This is a new paddle tail from them. The original 4" paddletail is hard as a rock, you're right. 
This "Wig-A-Lo" is made of the same material that they use on the Willowtail and Ball Tail Shad baits. Much softer.


----------



## Smackdaddy53 (Dec 31, 2012)

KurtActual said:


> This is a new paddle tail from them. The original 4" paddletail is hard as a rock, you're right.
> This "Wig-A-Lo" is made of the same material that they use on the Willowtail and Ball Tail Shad baits. Much softer.


Man I thought I had the latest and greatest!


----------



## fishnpreacher (Jul 28, 2018)

Smackdaddy53 said:


> Man I thought I had the latest and greatest!
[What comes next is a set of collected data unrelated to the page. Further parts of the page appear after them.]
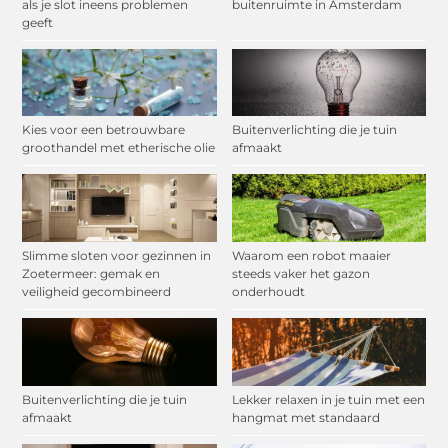
als je slot ineens problemen
buitenruimte in Amsterdam
geeft
Kies voor een betrouwbare
Buitenverlichting die je tuin
groothandel met etherische olie
afmaakt
Slimme sloten voor gezinnen in
Waarom een robot maaier
Zoetermeer: gemak en
steeds vaker het gazon
veiligheid gecombineerd
onderhoudt
Buitenverlichting die je tuin
Lekker relaxen in je tuin met een
afmaakt
hangmat met standaard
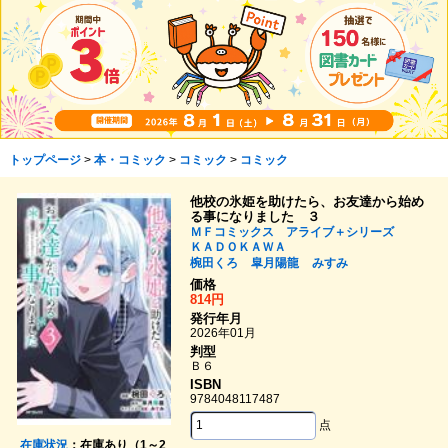
トップページ
>
本・コミック
>
コミック
>
コミック
他校の氷姫を助けたら、お友達から始め
る事になりました ３
ＭＦコミックス アライブ＋シリーズ
ＫＡＤＯＫＡＷＡ
椀田くろ
皐月陽龍
みすみ
価格
814円
発行年月
2026年01月
判型
Ｂ６
ISBN
9784048117487
点
在庫状況
：在庫あり（1～2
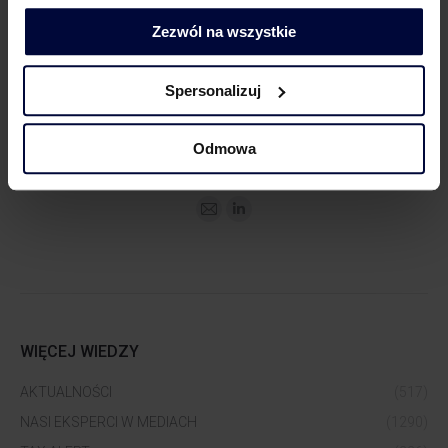
Zezwól na wszystkie
Spersonalizuj
Dorota Chruściel-Dziekańska
Lider Obszaru Komunikacji
Odmowa
+48 500 127 570
WIĘCEJ WIEDZY
AKTUALNOŚCI
(517)
NASI EKSPERCI W MEDIACH
(1290)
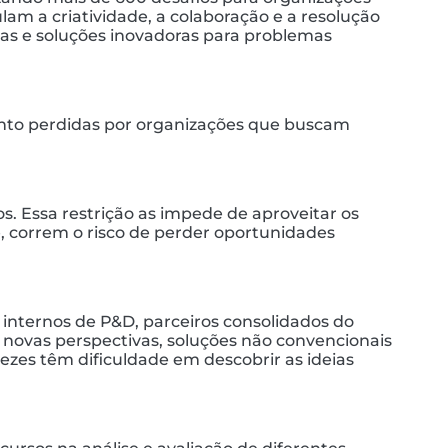
m a criatividade, a colaboração e a resolução
gias e soluções inovadoras para problemas
ento perdidas por organizações que buscam
. Essa restrição as impede de aproveitar os
, correm o risco de perder oportunidades
nternos de P&D, parceiros consolidados do
 novas perspectivas, soluções não convencionais
zes têm dificuldade em descobrir as ideias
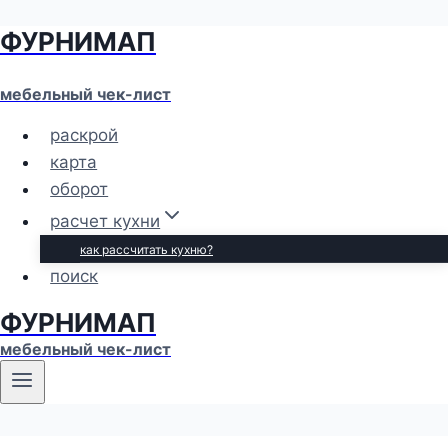
ФУРНИМАП
Перейти
к
содержимому
мебельный чек-лист
раскрой
карта
оборот
расчет кухни
как рассчитать кухню?
поиск
ФУРНИМАП
мебельный чек-лист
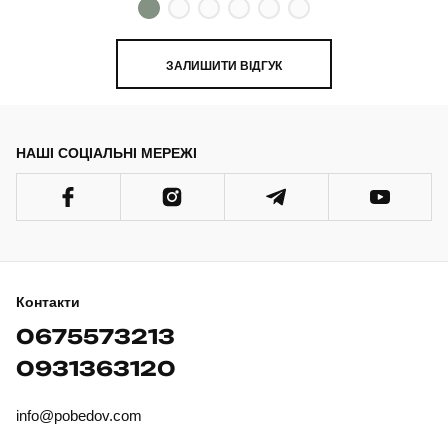
ЗАЛИШИТИ ВІДГУК
НАШІ СОЦІАЛЬНІ МЕРЕЖІ
Контакти
0675573213
0931363120
info@pobedov.com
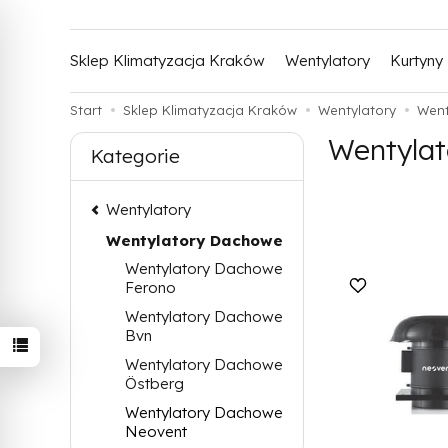
Sklep Klimatyzacja Kraków
Wentylatory
Kurtyny
Start
Sklep Klimatyzacja Kraków
Wentylatory
Went
Wentyla
Kategorie
Wentylatory
Wentylatory Dachowe
Wentylatory Dachowe
Ferono
Wentylatory Dachowe
Bvn
Wentylatory Dachowe
Östberg
Wentylatory Dachowe
Neovent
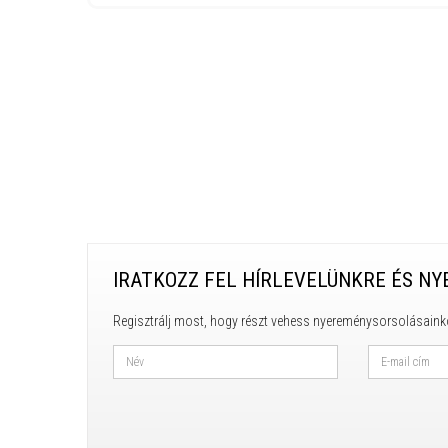
IRATKOZZ FEL HÍRLEVELÜNKRE ÉS NY
Regisztrálj most, hogy részt vehess nyereménysorsolásaink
You ARE the latest and greatest!


----------



## Nathan Disher (Feb 8, 2020)

Z man or castaic Jerky J Swim. Jerky J is not the Elaztech but holds up very well and will accept a jig that size in 5”. Was casting that one for Cobia this summer on a stout z man head.


----------



## dwyermw (Jun 12, 2021)

Zman!!


----------



## rclester89 (Jul 31, 2017)

Another vote for down south.


----------



## DBStoots (Jul 9, 2011)

Don't tell anybody, but a buddy turned me on to Keitech Easy Shiners. It's a Japanese bait and while I've been using the 4" or 4.5" swimbaits, they do offer a 5" and an 8" bait. I like the wide wobbling action of the bait, and the tails are finely cut so there is really good tail action. Supposedly, they're made from squid-infused plastics. I do find the plastic to be rather soft, and difficult to keep the keel weighted hooked point "skinned" into the bait for weedless applications. I find they are best used on an 1/8 oz or 1/4 oz jig head. Have caught many big snook with that bait!


----------